[Recorded data]
::::::
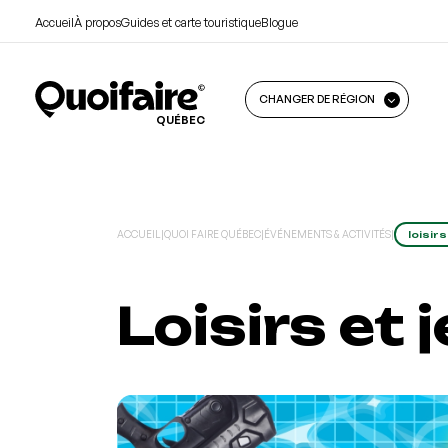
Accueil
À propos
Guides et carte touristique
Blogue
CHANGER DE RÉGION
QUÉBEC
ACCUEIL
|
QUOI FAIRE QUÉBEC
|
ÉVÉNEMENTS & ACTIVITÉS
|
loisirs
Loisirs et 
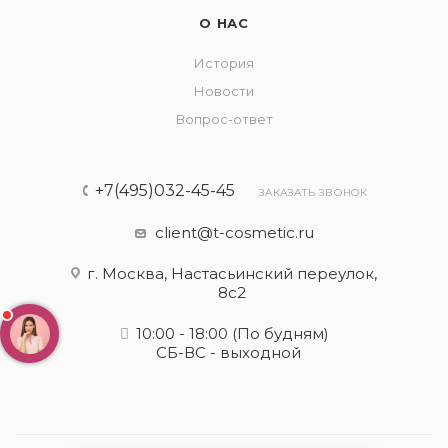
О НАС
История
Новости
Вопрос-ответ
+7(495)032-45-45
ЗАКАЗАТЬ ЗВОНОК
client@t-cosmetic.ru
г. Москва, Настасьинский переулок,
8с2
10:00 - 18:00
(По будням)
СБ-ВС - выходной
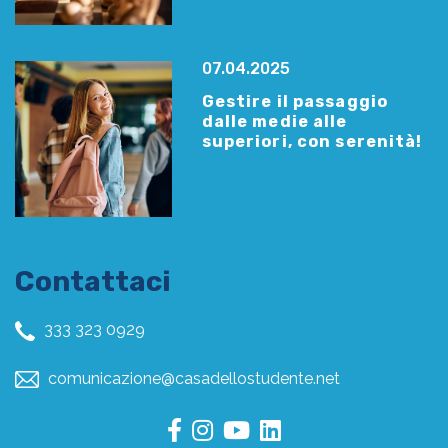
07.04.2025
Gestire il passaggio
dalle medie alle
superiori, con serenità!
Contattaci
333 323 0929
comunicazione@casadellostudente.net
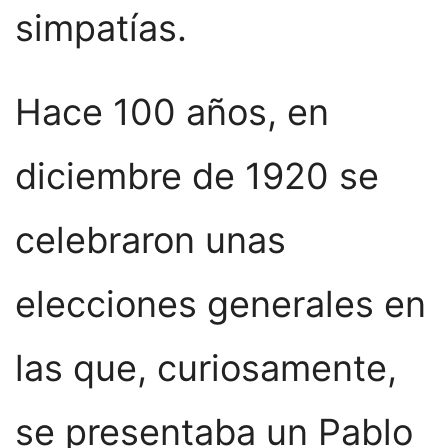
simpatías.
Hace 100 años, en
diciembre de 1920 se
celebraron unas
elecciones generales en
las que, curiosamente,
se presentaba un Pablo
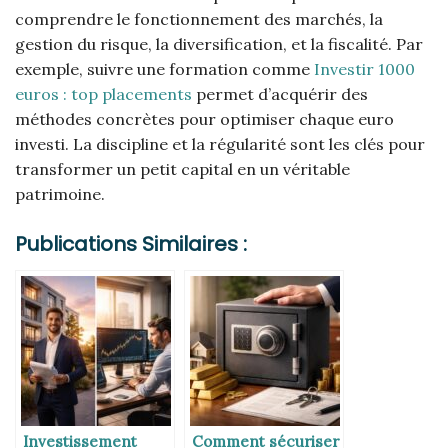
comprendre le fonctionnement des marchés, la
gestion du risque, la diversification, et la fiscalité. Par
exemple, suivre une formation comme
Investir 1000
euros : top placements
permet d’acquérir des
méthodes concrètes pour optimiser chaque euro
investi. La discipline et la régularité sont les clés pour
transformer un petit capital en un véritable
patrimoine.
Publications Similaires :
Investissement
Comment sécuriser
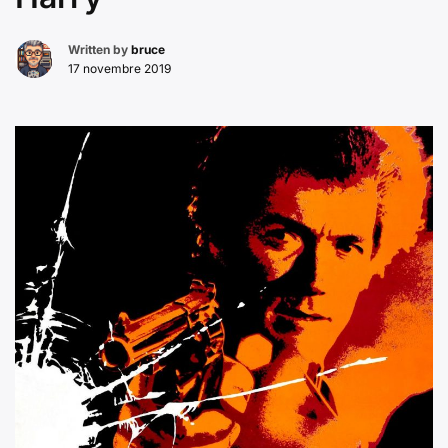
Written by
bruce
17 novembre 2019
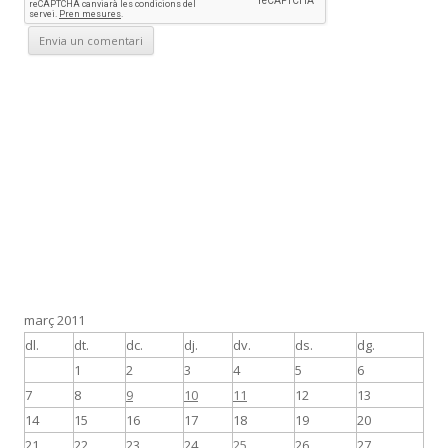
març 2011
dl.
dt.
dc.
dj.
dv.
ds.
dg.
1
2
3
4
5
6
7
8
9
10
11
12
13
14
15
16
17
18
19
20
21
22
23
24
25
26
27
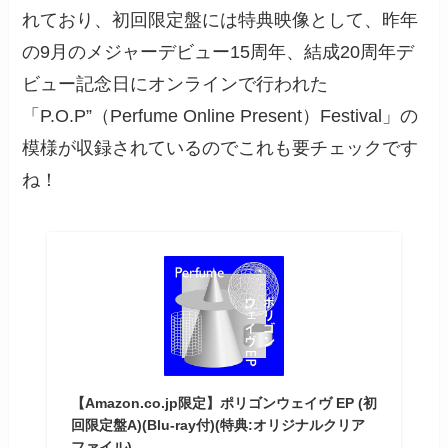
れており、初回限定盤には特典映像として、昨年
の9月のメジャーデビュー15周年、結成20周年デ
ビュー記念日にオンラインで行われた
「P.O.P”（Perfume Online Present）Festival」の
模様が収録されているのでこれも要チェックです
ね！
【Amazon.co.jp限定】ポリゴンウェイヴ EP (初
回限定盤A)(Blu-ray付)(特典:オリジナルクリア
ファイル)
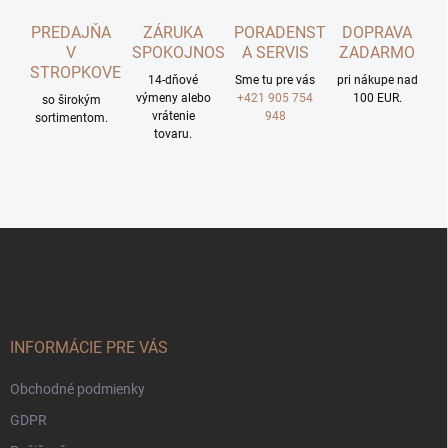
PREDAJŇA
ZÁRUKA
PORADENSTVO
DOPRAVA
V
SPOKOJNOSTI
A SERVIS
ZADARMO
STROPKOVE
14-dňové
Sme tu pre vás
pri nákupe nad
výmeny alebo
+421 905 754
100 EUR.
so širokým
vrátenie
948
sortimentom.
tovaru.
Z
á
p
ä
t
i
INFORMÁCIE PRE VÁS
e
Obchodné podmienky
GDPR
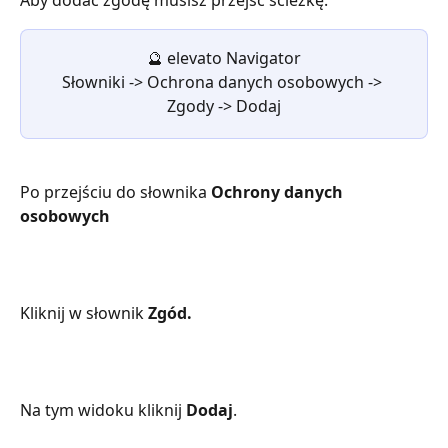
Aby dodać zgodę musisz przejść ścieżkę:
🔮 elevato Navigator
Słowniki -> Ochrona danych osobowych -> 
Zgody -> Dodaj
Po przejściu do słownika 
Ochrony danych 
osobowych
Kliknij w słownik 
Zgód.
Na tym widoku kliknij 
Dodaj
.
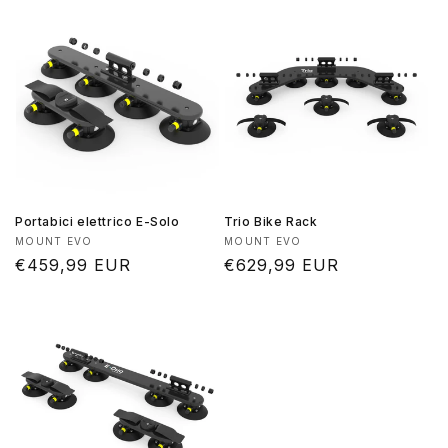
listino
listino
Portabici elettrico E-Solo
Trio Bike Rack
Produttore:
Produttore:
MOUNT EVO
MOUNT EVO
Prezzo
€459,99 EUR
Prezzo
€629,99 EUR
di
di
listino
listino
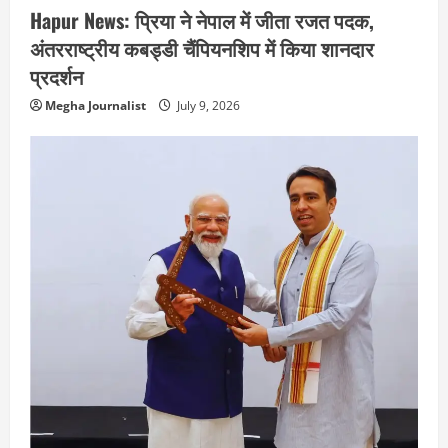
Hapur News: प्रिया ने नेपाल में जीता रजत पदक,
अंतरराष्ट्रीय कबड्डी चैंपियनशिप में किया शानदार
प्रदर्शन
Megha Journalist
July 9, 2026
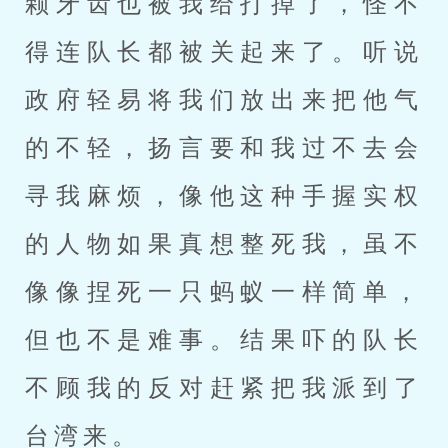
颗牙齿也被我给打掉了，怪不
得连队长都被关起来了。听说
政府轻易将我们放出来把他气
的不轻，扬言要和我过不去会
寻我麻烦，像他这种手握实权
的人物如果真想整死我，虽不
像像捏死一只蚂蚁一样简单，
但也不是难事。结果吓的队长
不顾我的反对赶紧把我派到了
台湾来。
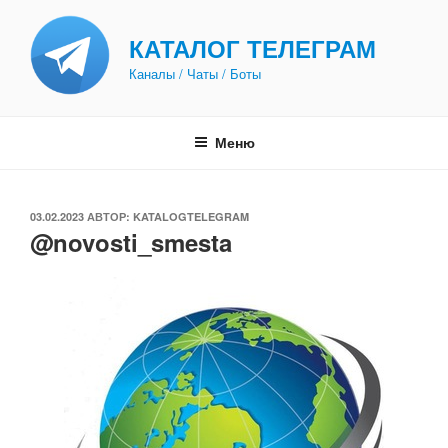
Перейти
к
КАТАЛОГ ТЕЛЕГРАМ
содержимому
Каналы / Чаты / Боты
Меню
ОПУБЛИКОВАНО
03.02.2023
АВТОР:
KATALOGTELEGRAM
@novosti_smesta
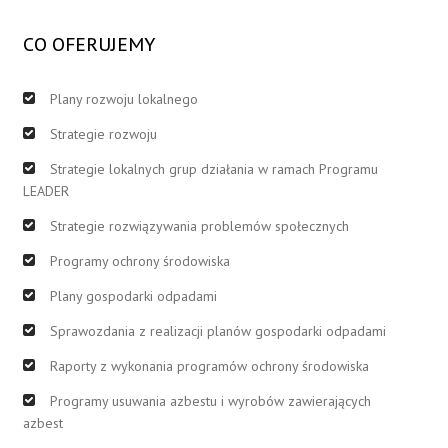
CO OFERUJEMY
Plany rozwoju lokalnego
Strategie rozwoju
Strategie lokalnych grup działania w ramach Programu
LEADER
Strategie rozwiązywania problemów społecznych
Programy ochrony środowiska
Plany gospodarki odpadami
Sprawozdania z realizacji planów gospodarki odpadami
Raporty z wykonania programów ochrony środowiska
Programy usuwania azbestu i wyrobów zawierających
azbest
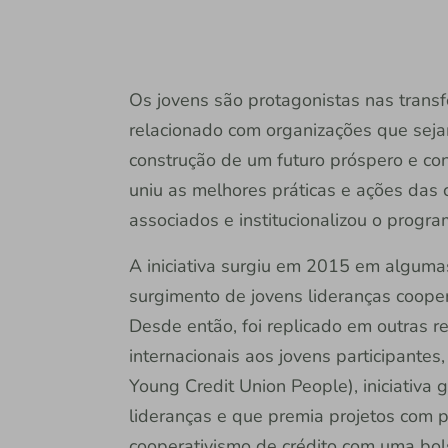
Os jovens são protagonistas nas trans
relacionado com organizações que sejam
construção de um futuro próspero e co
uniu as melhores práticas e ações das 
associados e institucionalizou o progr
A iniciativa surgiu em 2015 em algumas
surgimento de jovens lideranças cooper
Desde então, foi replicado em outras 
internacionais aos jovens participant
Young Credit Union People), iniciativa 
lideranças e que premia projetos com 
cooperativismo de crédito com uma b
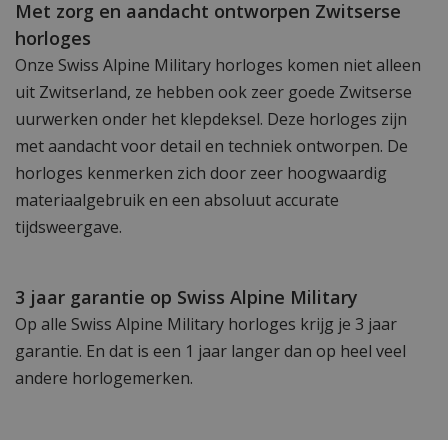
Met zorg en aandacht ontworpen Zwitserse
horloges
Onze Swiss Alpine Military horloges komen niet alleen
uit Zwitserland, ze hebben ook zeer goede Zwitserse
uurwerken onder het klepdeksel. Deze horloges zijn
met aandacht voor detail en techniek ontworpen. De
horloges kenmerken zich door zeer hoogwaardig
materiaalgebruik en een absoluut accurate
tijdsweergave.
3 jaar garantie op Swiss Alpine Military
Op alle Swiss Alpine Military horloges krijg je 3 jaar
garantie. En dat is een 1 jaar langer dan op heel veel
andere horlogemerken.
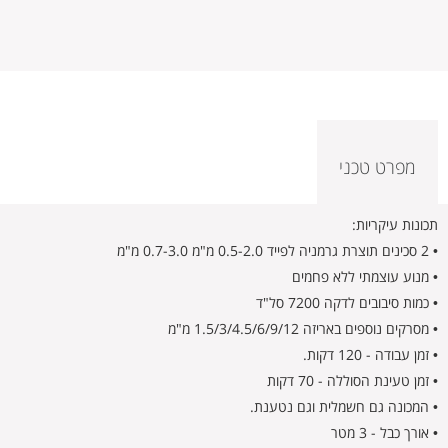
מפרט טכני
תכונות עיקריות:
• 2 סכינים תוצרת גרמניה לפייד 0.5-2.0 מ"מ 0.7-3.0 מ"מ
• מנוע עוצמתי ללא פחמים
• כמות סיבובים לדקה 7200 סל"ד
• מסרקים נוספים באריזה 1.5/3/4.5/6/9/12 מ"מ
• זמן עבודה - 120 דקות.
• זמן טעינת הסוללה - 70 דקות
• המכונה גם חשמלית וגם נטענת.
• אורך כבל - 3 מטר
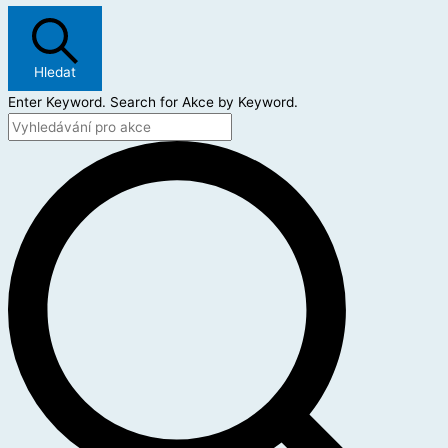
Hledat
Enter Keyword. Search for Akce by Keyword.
::::::
Without including any images, output the data exactly as given.

→ **Solution**
Accueil
À propos
Guides et carte touristique
Blogue
CHANGER DE RÉGION
QUÉBEC
ACCUEIL
|
QUOI FAIRE QUÉBEC
|
ÉVÉNEMENTS & ACTIVITÉS
|
loisirs
Loisirs et 
О НАС
История
Новости
Вопрос-ответ
+7(495)032-45-45
ЗАКАЗАТЬ ЗВОНОК
client@t-cosmetic.ru
г. Москва, Настасьинский переулок,
8с2
10:00 - 18:00
(По будням)
СБ-ВС - выходной
07.04.2025
Gestire il passaggio
dalle medie alle
superiori, con serenità!
Contattaci
333 323 0929
comunicazione@casadellostudente.net
simpatías.
Hace 100 años, en
diciembre de 1920 se
celebraron unas
elecciones generales en
las que, curiosamente,
se presentaba un Pablo
comprendre le fonctionnement des marchés, la
gestion du risque, la diversification, et la fiscalité. Par
exemple, suivre une formation comme
Investir 1000
euros : top placements
permet d’acquérir des
méthodes concrètes pour optimiser chaque euro
investi. La discipline et la régularité sont les clés pour
transformer un petit capital en un véritable
patrimoine.
Publications Similaires :
Investissement
Comment sécuriser
Written by
bruce
17 novembre 2019
març 2011
dl.
dt.
dc.
dj.
dv.
ds.
dg.
1
2
3
4
5
6
7
8
9
10
11
12
13
14
15
16
17
18
19
20
21
22
23
24
25
26
27
れており、初回限定盤には特典映像として、昨年
の9月のメジャーデビュー15周年、結成20周年デ
ビュー記念日にオンラインで行われた
「P.O.P”（Perfume Online Present）Festival」の
模様が収録されているのでこれも要チェックです
ね！
【Amazon.co.jp限定】ポリゴンウェイヴ EP (初
回限定盤A)(Blu-ray付)(特典:オリジナルクリア
ファイル)
PREDAJŇA
ZÁRUKA
PORADENSTVO
DOPRAVA
V
SPOKOJNOSTI
A SERVIS
ZADARMO
STROPKOVE
14-dňové
Sme tu pre vás
pri nákupe nad
výmeny alebo
+421 905 754
100 EUR.
so širokým
vrátenie
948
sortimentom.
tovaru.
Z
á
p
ä
t
i
INFORMÁCIE PRE VÁS
e
Obchodné podmienky
GDPR
Aby dodać zgodę musisz przejść ścieżkę:
🔮 elevato Navigator
Słowniki -> Ochrona danych osobowych -> 
Zgody -> Dodaj
Po przejściu do słownika 
Ochrony danych 
osobowych
Kliknij w słownik 
Zgód.
Na tym widoku kliknij 
Dodaj
.
listino
listino
Portabici elettrico E-Solo
Trio Bike Rack
Produttore:
Produttore:
MOUNT EVO
MOUNT EVO
Prezzo
€459,99 EUR
Prezzo
€629,99 EUR
di
di
listino
listino
Hapur News: प्रिया ने नेपाल में जीता रजत पदक,
अंतरराष्ट्रीय कबड्डी चैंपियनशिप में किया शानदार
प्रदर्शन
Megha Journalist
July 9, 2026
颗牙齿也被我给打掉了，怪不
得连队长都被关起来了。听说
政府轻易将我们放出来把他气
的不轻，扬言要和我过不去会
寻我麻烦，像他这种手握实权
的人物如果真想整死我，虽不
像像捏死一只蚂蚁一样简单，
但也不是难事。结果吓的队长
不顾我的反对赶紧把我派到了
台湾来。
Перейти
к
КАТАЛОГ ТЕЛЕГРАМ
содержимому
Каналы / Чаты / Боты
Меню
ОПУБЛИКОВАНО
03.02.2023
АВТОР:
KATALOGTELEGRAM
@novosti_smesta
CO OFERUJEMY
Plany rozwoju lokalnego
Strategie rozwoju
Strategie lokalnych grup działania w ramach Programu
LEADER
Strategie rozwiązywania problemów społecznych
Programy ochrony środowiska
Plany gospodarki odpadami
Sprawozdania z realizacji planów gospodarki odpadami
Raporty z wykonania programów ochrony środowiska
Programy usuwania azbestu i wyrobów zawierających
azbest
Os jovens são protagonistas nas trans
relacionado com organizações que sejam
construção de um futuro próspero e co
uniu as melhores práticas e ações das 
associados e institucionalizou o progr
A iniciativa surgiu em 2015 em algumas
surgimento de jovens lideranças cooper
Desde então, foi replicado em outras 
internacionais aos jovens participant
Young Credit Union People), iniciativa 
lideranças e que premia projetos com 
cooperativismo de crédito com uma b
Met zorg en aandacht ontworpen Zwitserse
horloges
Onze Swiss Alpine Military horloges komen niet alleen
uit Zwitserland, ze hebben ook zeer goede Zwitserse
uurwerken onder het klepdeksel. Deze horloges zijn
met aandacht voor detail en techniek ontworpen. De
horloges kenmerken zich door zeer hoogwaardig
materiaalgebruik en een absoluut accurate
tijdsweergave.
3 jaar garantie op Swiss Alpine Military
Op alle Swiss Alpine Military horloges krijg je 3 jaar
garantie. En dat is een 1 jaar langer dan op heel veel
andere horlogemerken.
מפרט טכני
תכונות עיקריות:
• 2 סכינים תוצרת גרמניה לפייד 0.5-2.0 מ"מ 0.7-3.0 מ"מ
• מנוע עוצמתי ללא פחמים
• כמות סיבובים לדקה 7200 סל"ד
• מסרקים נוספים באריזה 1.5/3/4.5/6/9/12 מ"מ
• זמן עבודה - 120 דקות.
• זמן טעינת הסוללה - 70 דקות
• המכונה גם חשמלית וגם נטענת.
• אורך כבל - 3 מטר
Hledat
Enter Keyword. Search for Akce by Keyword.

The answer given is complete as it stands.